In 1985, Austin was in the throes of a real-estate bust (cheap rent!), but the music scene, centered on the Beach Cabaret, Continental Club and Liberty Lunch was booming. In August ‘85, MTV devoted an entire Cutting Edge episode to an Austin that was more than Willie Nelson and Stevie Ray Vaughan. "This Ain't the Summer of Love," the Dharma Bums sang in the midst of sweaty, delirious faces that said otherwise. This “New Sincerity” scene, which wore insult as insignia, had a great sense of humor, as when Glass Eye rang in 1987 at the Continental by covering the, by then insufferable “Sweet Jane” with each player in a different key.
There were so many defining records of that era: Mud, Lies and Shame by Wild Seeds, Headache Machine by Doctors’ Mob, Huge from Glass Eye, the Scratch Acid EP, Sun Tunnels by the Texas Instruments, Poison 13 on Wrestler.
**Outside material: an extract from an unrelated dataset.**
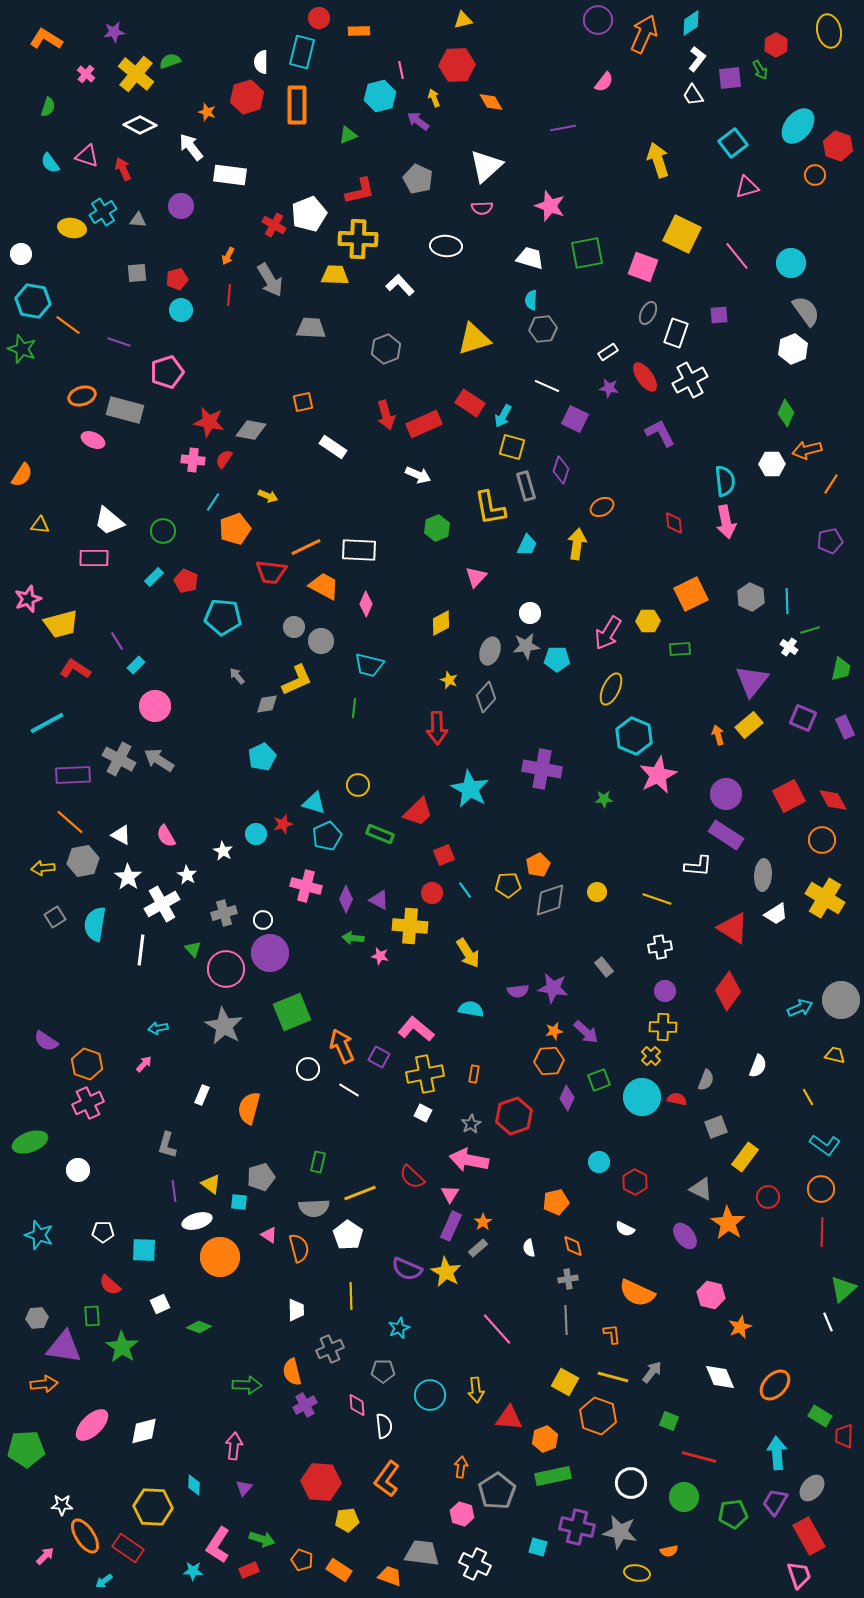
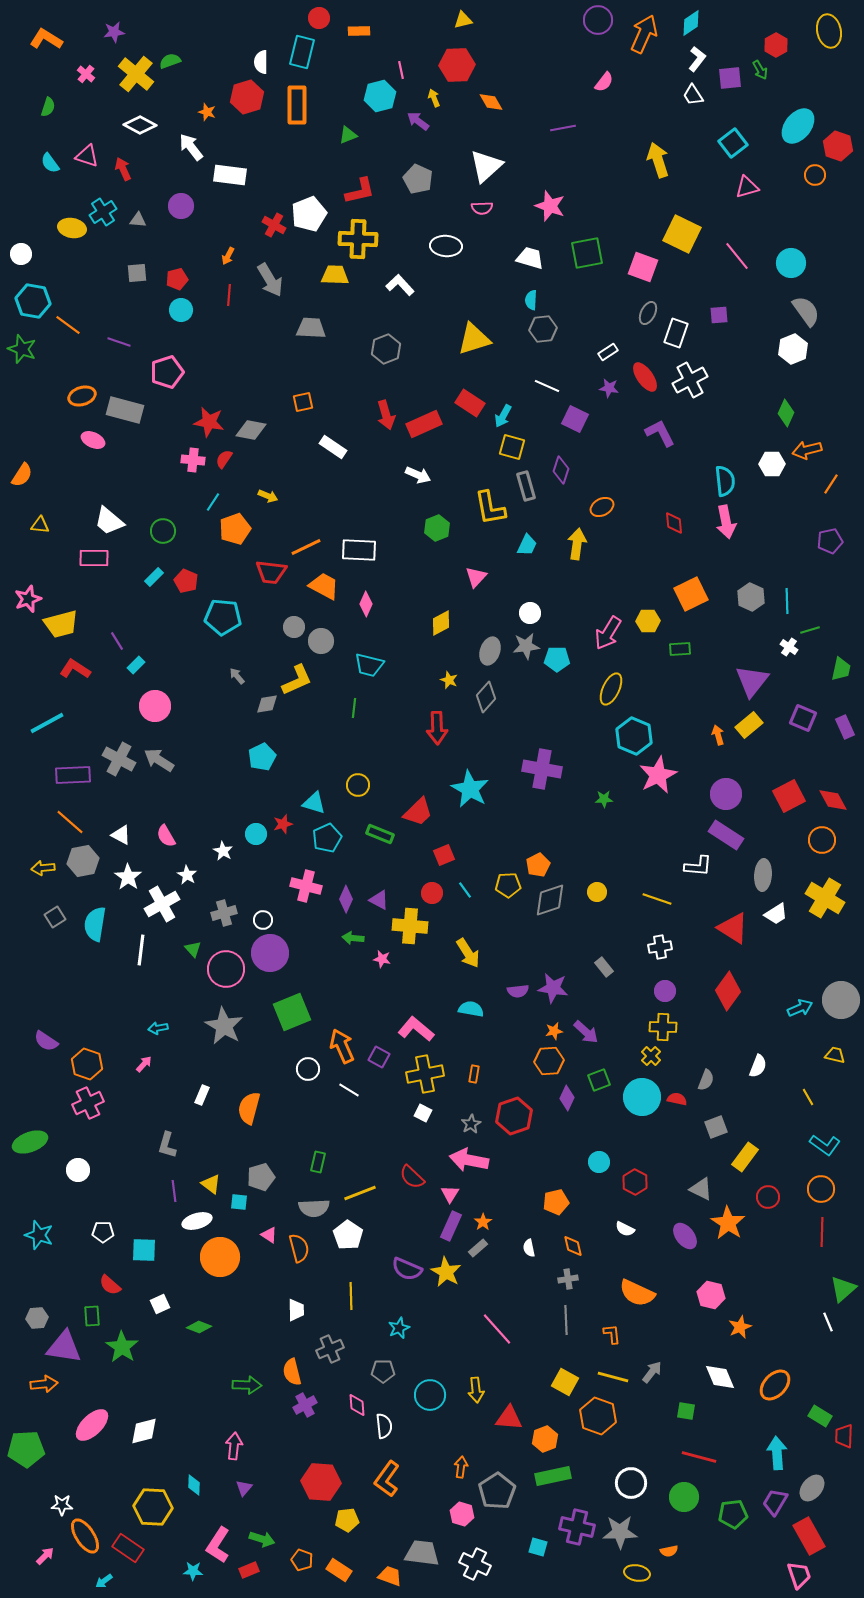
cyan pentagon at (327, 836): moved 2 px down
pink star at (380, 956): moved 2 px right, 3 px down
green square at (669, 1421): moved 17 px right, 10 px up; rotated 12 degrees counterclockwise
gray star at (620, 1532): rotated 12 degrees counterclockwise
But the Lost Generation of Jangly Guitars was officially ushered in with the 1985 release of Translate Slowly. That Zeitgeist record was proudly Texan (covers of Willie's "Blue Eyes Crying in the Rain" and the instrumental "Hill Country Theme"), yet exotically powerful and artfully accessible.
Talk about chemistry; the interplay between John Croslin's deadpan growl and Kim Longacre's angelic harmonies sounded like Lou Reed joined the Mamas and the Papas. This was a dynamic band of four individuals, including bassist Cindy Toth and drummer Garrett Williams, who melted together in song.
If the major labels drafted unsigned acts like their pro sports counterparts do players, Zeitgeist would've been a lottery pick. The band signed with Capitol, home of the Beatles. They were on their way. Everybody knew it.
They had the songs- "Freight Train Rain," “Things Don’t Change,” "Sound and the Fury,” "Araby," "Secretariat" and so on- that charmed college radio, but Zeitgeist was even better live. Their shows at Liberty Lunch were events, with the front row diehards led by Rob Thomas, who would go on to create Veronica Mars. After the show there was always a big, jubilant party ‘til the kegs ran out and the speed wore off. Those were nights you forgot the next weekend, but remember years later.
In the summer of '87 the band lost nearly all its momentum when a Minnesota choral group called Zeitgeist (which means "spirit of the times") demanded a name change. To avoid a lawsuit, Capitol wouldn't put out the next record, the Don Dixon-produced Saturday, until Austin's Zeitgeist found a new handle. I suggested Whitegeist, but they went with the Reivers, after the William Faulkner novel. Zeitgeist was such a perfect name.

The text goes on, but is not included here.